Click to Skip Ad
Closing in...

Amazon could be the next mobile powerhouse to compete with Apple and Samsung

Apple Samsung Mobile Profit

More than eight multinational companies compete in the mobile market, however Apple and Samsung pull in all the profit. According to a new report from Canaccord Genuity, per Forbes, Apple (AAPL) earns 69% of all operating profit among leading device makers, while Samsung (005930) controls a 34% share. In 2012, companies such as BlackBerry (BBRY), LG (066570), and HTC (2498) barely broke even, while Nokia (NOK), Motorola and Sony (SNE) operated at a loss. Apple’s mobile business has the highest operating margin of all companies, measuring in at 41%, compared to Samsung’s 21% and HTC’s 6% margin.

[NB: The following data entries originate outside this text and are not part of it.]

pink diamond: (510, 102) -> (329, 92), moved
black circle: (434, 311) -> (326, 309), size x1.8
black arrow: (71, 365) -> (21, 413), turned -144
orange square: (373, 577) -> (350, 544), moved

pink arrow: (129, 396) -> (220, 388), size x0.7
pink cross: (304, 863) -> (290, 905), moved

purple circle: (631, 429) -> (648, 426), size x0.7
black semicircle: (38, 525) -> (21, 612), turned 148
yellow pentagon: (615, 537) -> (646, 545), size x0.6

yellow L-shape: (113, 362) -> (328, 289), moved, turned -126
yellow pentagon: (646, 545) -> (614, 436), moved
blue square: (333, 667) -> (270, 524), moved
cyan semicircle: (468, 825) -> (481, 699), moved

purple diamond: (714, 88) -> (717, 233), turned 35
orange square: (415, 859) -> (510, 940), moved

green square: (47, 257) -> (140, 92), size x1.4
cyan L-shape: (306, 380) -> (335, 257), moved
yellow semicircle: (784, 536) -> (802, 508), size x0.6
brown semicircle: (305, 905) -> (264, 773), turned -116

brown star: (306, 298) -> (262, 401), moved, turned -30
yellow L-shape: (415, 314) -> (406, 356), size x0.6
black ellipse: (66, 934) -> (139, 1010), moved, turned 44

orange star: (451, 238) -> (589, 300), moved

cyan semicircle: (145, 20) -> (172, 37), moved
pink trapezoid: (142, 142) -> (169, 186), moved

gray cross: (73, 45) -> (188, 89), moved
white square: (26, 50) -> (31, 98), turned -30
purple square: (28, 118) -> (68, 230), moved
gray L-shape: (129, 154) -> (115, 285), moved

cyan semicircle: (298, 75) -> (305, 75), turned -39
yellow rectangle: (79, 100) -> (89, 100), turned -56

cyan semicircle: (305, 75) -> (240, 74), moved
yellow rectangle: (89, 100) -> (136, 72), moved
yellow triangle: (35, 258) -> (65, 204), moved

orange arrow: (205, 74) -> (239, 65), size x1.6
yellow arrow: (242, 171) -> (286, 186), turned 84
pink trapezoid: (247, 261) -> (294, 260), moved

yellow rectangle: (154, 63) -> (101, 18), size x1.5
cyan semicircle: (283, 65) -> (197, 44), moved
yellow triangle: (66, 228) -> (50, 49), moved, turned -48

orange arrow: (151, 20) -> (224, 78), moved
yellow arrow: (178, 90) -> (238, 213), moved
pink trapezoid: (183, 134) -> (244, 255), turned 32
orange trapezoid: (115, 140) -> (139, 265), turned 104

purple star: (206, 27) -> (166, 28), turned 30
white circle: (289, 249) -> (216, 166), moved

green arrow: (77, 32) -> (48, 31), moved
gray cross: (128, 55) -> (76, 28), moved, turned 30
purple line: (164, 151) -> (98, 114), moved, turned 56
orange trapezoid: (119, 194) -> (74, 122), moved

Samsung is expected to gain more ground on Apple with its upcoming Galaxy S IV smartphone, although the research firm notes that a cheaper iPhone would help the company increase its own profit share. Canaccord analyst Michael Walkley anticipates that the industry will continue to be a duopoly through the beginning of the year and beyond. He notes that while a cheaper iPhone in emerging markets may hurt Apple’s margins, it would ultimately help its share of industry profits because the company would be “taking profits from segments they haven’t entered yet.”

But the firm warns that Apple and Samsung won’t remain on top forever.

Nokia and Research in Motion, now known as BlackBerry, controlled the industry’s profits in 2008. As technology advances and consumer interests change, different companies emerge as competitors. Walkley believes that a company like Amazon (AMZN) could take the industry by surprise, or perhaps Google’s renewed focus on high-end devices with Motorola could pay off.

“The wild card out there would be somebody new, like an Amazon who has been disruptive to other hardware makers by being willing to sell tablets to break even,” he wrote. “Google with Motorola may also be getting more serious about making proprietary devices.”

While Chinese companies Huawei (002502) and ZTE (0763) have seen impressive growth, the analyst doesn’t believe either company has what it takes to be on top of the industry. He notes that while each is focused on producing impressive hardware, they have less brand recognition and few relationships with wireless carriers around the world.

“Making a good hardware device is tough. You have to build a brand and do marketing. What does [Huawei] offer that’s different? It’s pure hardware,” Walkley wrote. “In that scenario, someone who’s going to be taking the profits is someone who can really transform the market with a must-have device because of content. Not some hardware guy or a RIM comeback.”

Walkley concluded that “it’s all about software services and ecosystem,” adding that “today you need great hardware to make it run and you need software to differentiate.”